WEEK 5: THE CRUSADE FOR SIMPLIFIED DWELLINGS
Frank Lloyd Wright and his California contemporaries; emigré and indigenous reformers; household science and the women's movement; regional modernisms.
WEEK 6: CONSTRUCTING SUCCESSIVE INDUSTRIAL REVOLUTIONS
Factories, grain elevators, and the American industrial aesthetic; Ford and Kahn's Detroit assembly line; the International Style and the machine ideal.
WEEK 7. ARCHITECTURES OF PLEASURE
Consumer culture from department stores to shopping malls; fantasy spaces, spectatorship, and hyperreality; questions of excess and kitsch.

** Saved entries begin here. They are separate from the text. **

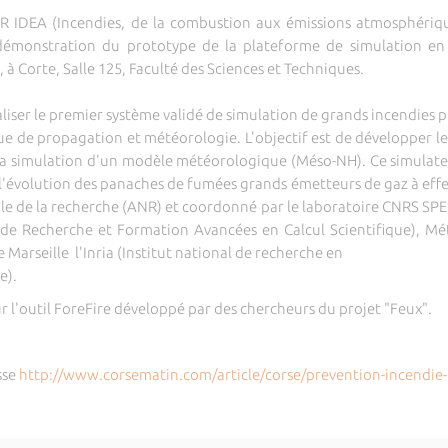
R IDEA (Incendies, de la combustion aux émissions atmosphériq
 démonstration du prototype de la plateforme de simulation en 
h, à Corte, Salle 125, Faculté des Sciences et Techniques.
aliser le premier système validé de simulation de grands incendies 
 de propagation et météorologie. L'objectif est de développer le
 la simulation d'un modèle météorologique (Méso-NH). Ce simulateu
l'évolution des panaches de fumées grands émetteurs de gaz à effet 
le de la recherche (ANR) et coordonné par le laboratoire CNRS SPE d
 Recherche et Formation Avancées en Calcul Scientifique), Météo
e Marseille l'Inria (Institut national de recherche en
e).
r l'outil ForeFire développé par des chercheurs du projet "Feux".
sse
http://www.corsematin.com/article/corse/prevention-incendie-f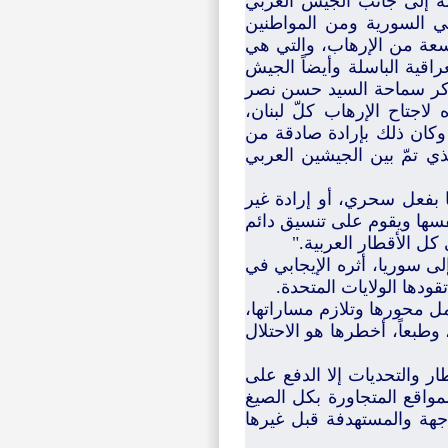
اله إلى جانب الجيش العربي
ضي السورية ومن المواطنين
اسعة من الإرهاب، والتي هي
اقية الباسلة وأيضاً الجيش
د ذكر سماحة السيد حسن نصر
لاجتاح الإرهاب كلّ لبنان،
 وكان ذلك بإرادة صادقة من
لذي تمّ بين الجيشين العربي
ا بفعل سحري، أو إرادة غير
فسها ويقوم على تنسيق دائم
ل الأقطار العربية."
لى سوريا، أثره الإيجابي في
دها الولايات المتحدة.
ل محورها وتلازم مساراتها،
وطبعاً، أخطرها هو الاحتلال
 والتحديات إلا الدفع على
مواقع المتجاورة بكل الصيغ
جهة والمستهدفة قبل غيرها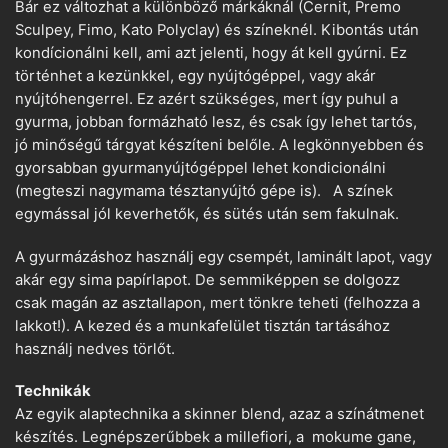
Bár ez változhat a különböző márkáknál (Cernit, Premo
Sculpey, Fimo, Kato Polyclay) és színeknél. Kibontás után
kondícionálni kell, ami azt jelenti, hogy át kell gyúrni. Ez
történhet a kezünkkel, egy nyújtógéppel, vagy akár
nyújtóhengerrel. Ez azért szükséges, mert így puhul a
gyurma, jobban formázható lesz, és csak így lehet tartós,
jó minőségű tárgyat készíteni belőle. A legkönnyebben és
gyorsabban gyurmanyújtógéppel lehet kondicionálni
(megteszi nagymama tésztanyújtó gépe is). A színek
egymással jól keverhetők, és sütés után sem fakulnak.
A gyurmázáshoz használj egy csempét, laminált lapot, vagy
akár egy sima papírlapot. De semmiképpen se dolgozz
csak magán az asztallapon, mert tönkre teheti (felhozza a
lakkot!). A kezed és a munkafelület tisztán tartásához
használj nedves törlőt.
Technikák
Az egyik alaptechnika a skinner blend, azaz a színátmenet
készítés. Legnépszerűbbek a millefiori, a mokume gane,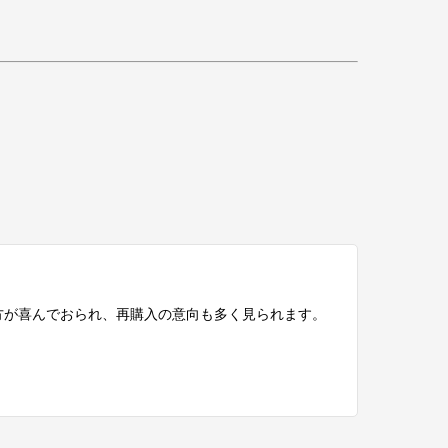
方が喜んでおられ、再購入の意向も多く見られます。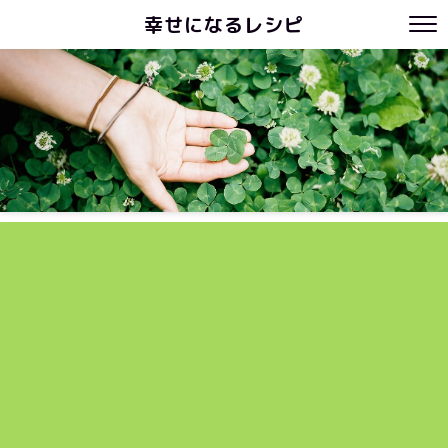
幸せになるレシピ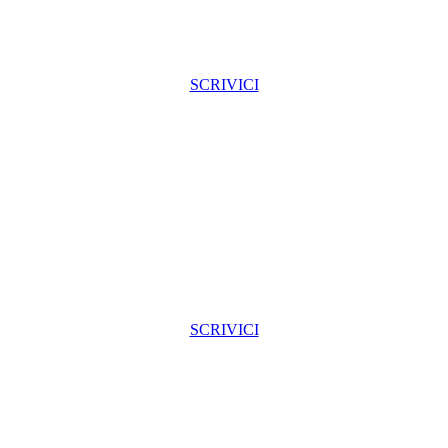
SCRIVICI
SCRIVICI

WEEK 8: CIVIC ASPIRATIONS AND GOVERNMENT BUREAUCRACIES
Government agencies (federal, state, and municipal) as clients; representation and regulation; public space, public buildings and the public sector; bureaucracy and democratic participation.
WEEK 9: VACATION
WEEK 10: RATIONAL ARCHITECTURE FOR MODERN SCIENCE
Atomic physics and microbiology as new frontiers for functionalism; forms of control in the research
laboratory; scientific knowledge and the modern mdeical complex; space and cybernetics.

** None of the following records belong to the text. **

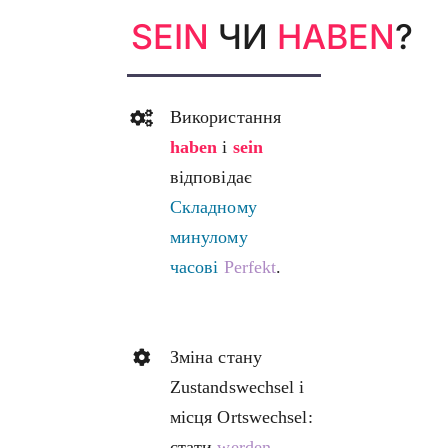
SEIN
ЧИ
HABEN
?
Використання
haben
і
sein
відповідає
Складному
минулому
часові
Perfekt
.
Зміна стану
Zustandswechsel і
місця Ortswechsel:
стати
werden
,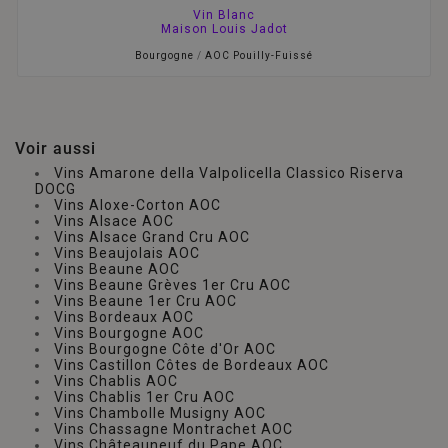
Vin Blanc
Maison Louis Jadot
Bourgogne
/
AOC Pouilly-Fuissé
Voir aussi
Vins Amarone della Valpolicella Classico Riserva
DOCG
Vins Aloxe-Corton AOC
Vins Alsace AOC
Vins Alsace Grand Cru AOC
Vins Beaujolais AOC
Vins Beaune AOC
Vins Beaune Grèves 1er Cru AOC
Vins Beaune 1er Cru AOC
Vins Bordeaux AOC
Vins Bourgogne AOC
Vins Bourgogne Côte d'Or AOC
Vins Castillon Côtes de Bordeaux AOC
Vins Chablis AOC
Vins Chablis 1er Cru AOC
Vins Chambolle Musigny AOC
Vins Chassagne Montrachet AOC
Vins Châteauneuf du Pape AOC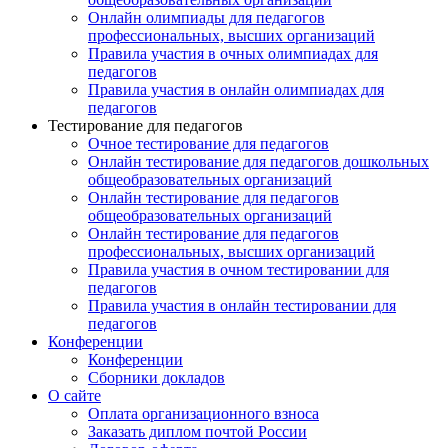
Онлайн олимпиады для педагогов
профессиональных, высших организаций
Правила участия в очных олимпиадах для
педагогов
Правила участия в онлайн олимпиадах для
педагогов
Тестирование для педагогов
Очное тестирование для педагогов
Онлайн тестирование для педагогов дошкольных
общеобразовательных организаций
Онлайн тестирование для педагогов
общеобразовательных организаций
Онлайн тестирование для педагогов
профессиональных, высших организаций
Правила участия в очном тестировании для
педагогов
Правила участия в онлайн тестировании для
педагогов
Конференции
Конференции
Сборники докладов
О сайте
Оплата организационного взноса
Заказать диплом почтой России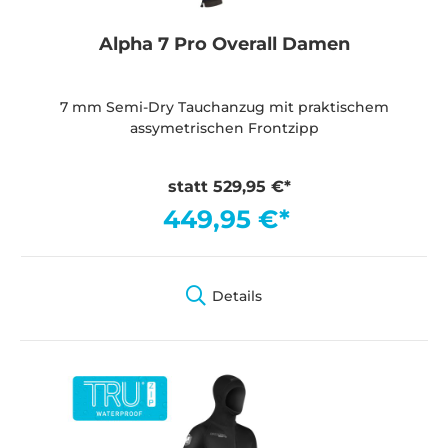
Alpha 7 Pro Overall Damen
7 mm Semi-Dry Tauchanzug mit praktischem
assymetrischen Frontzipp
statt 529,95 €*
449,95 €*
Details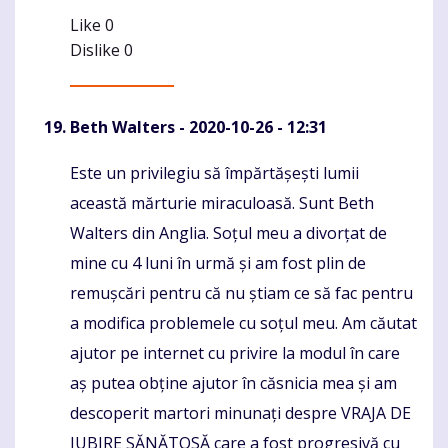
Like
0
Dislike
0
Beth Walters
- 2020-10-26 - 12:31
Este un privilegiu să împărtășești lumii
Komentaras
această mărturie miraculoasă. Sunt Beth
Walters din Anglia. Soțul meu a divorțat de
mine cu 4 luni în urmă și am fost plin de
remușcări pentru că nu știam ce să fac pentru
a modifica problemele cu soțul meu. Am căutat
ajutor pe internet cu privire la modul în care
aș putea obține ajutor în căsnicia mea și am
descoperit martori minunați despre VRAJA DE
IUBIRE SĂNĂTOSĂ care a fost progresivă cu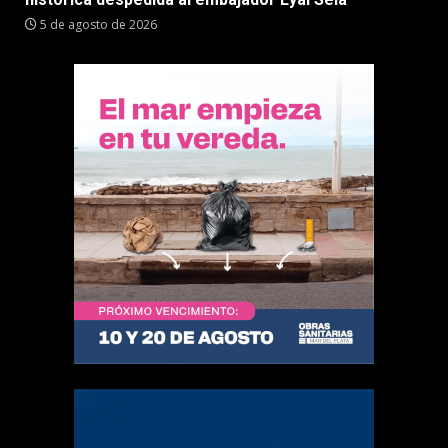
5 de agosto de 2026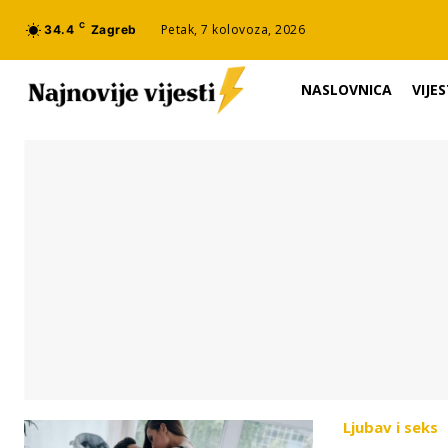
C
Petak, 7 kolovoza, 2026
34.4
Zagreb
NASLOVNICA
VIJES
Ljubav i seks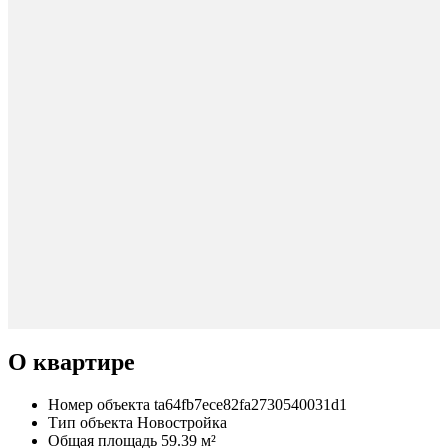
О квартире
Номер объекта
ta64fb7ece82fa2730540031d1
Тип объекта
Новостройка
Общая площадь
59.39 м²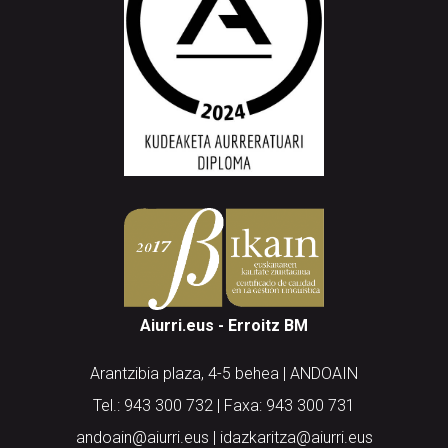
Aiurri.eus - Erroitz BM
Arantzibia plaza, 4-5 behea | ANDOAIN
Tel.: 943 300 732 | Faxa: 943 300 731
andoain@aiurri.eus | idazkaritza@aiurri.eus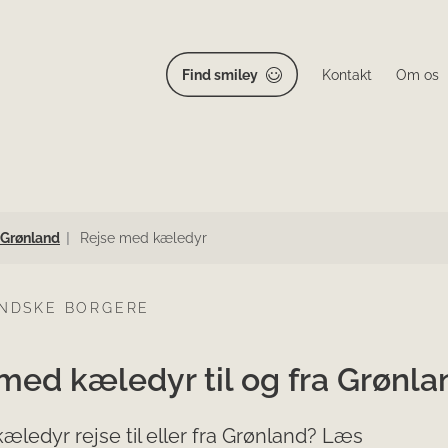
Find smiley
Kontakt
Om os
ra Grønland
Rejse med kæledyr
NDSKE BORGERE
med kæledyr til og fra Grønla
 kæledyr rejse til eller fra Grønland? Læs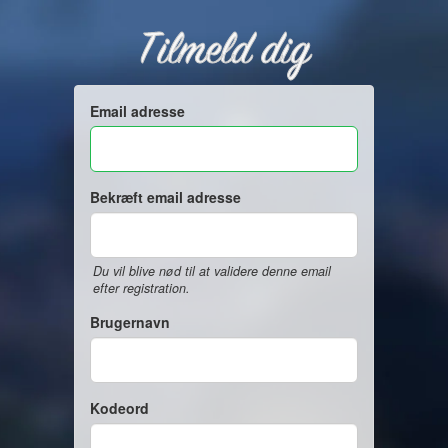
Tilmeld dig
Email adresse
Bekræft email adresse
Du vil blive nød til at validere denne email
efter registration.
Brugernavn
Kodeord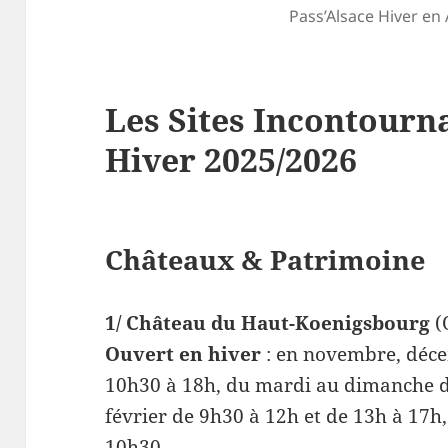
Pass’Alsace Hiver en 
Les Sites Incontourn
Hiver 2025/2026
Châteaux & Patrimoine
1/ Château du Haut-Koenigsbourg
(
Ouvert en hiver
: en novembre, déce
10h30 à 18h, du mardi au dimanche de
février de 9h30 à 12h et de 13h à 17h,
10h30.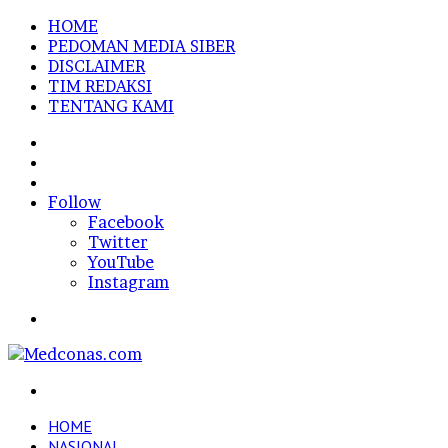
HOME
PEDOMAN MEDIA SIBER
DISCLAIMER
TIM REDAKSI
TENTANG KAMI
Sidebar
Random
Article
Log
In
Follow
Facebook
Twitter
YouTube
Instagram
Menu
Search
for
HOME
NASIONAL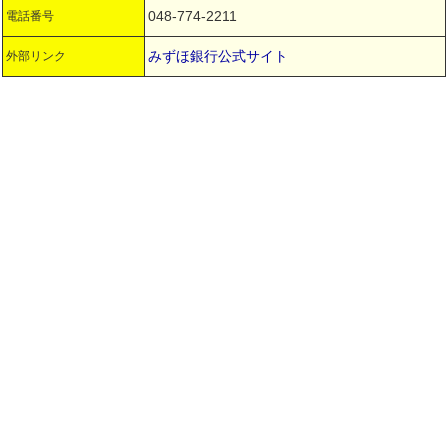
048-774-2211
電話番号
みずほ銀行公式サイト
外部リンク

WEEK 11: "THE GOOD LIFE" AND MODERN AMERICAN HOUSES
A suburban triumph of modernism; mass-production and custom-building; model houses in museum exhibits; the Cast Study House xperiment; architect-builder collaborations.
WEEK 12: CORPORATE AMERICA AND POST-WWII ARCHITECTURE
The Miesian purity of towers and slabs; SOM and the rise of corporate America; the architecture of urban renewal; the Cold War and "the American Way."
WEEK 13: THE SPECTACLES OF NEO-TRADITION & THE NEO-AVANT-GARDE
From museums to cultural centers; postmodernism's assertion of public opinion; historic preservation and adaptive reuse; marketing identity including that of the modern consumer.